_WHAT IS BEING ASKED:_
Search the material below for the word "İpuçları". Copy every line that has it.

---------- DATASET CONTENT ----------

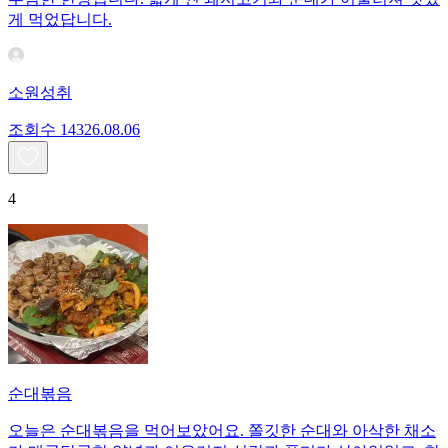
게 먹었답니다.
소원성취
조회수
143
26.08.06
4
순대볶음
오늘은 순대볶음을 먹어보았어요. 쫄깃한 순대와 아삭한 채소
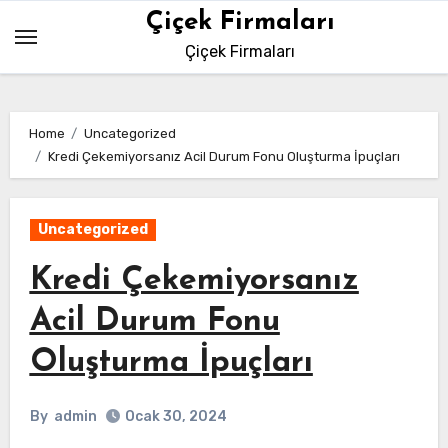
Skip
Çiçek Firmaları
to
Çiçek Firmaları
content
Home
Uncategorized
Kredi Çekemiyorsanız Acil Durum Fonu Oluşturma İpuçları
Uncategorized
Kredi Çekemiyorsanız
Acil Durum Fonu
Oluşturma İpuçları
By
admin
Ocak 30, 2024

----------

_EXPECTED OUTPUT:_
Kredi Çekemiyorsanız Acil Durum Fonu Oluşturma İpuçları
Oluşturma İpuçları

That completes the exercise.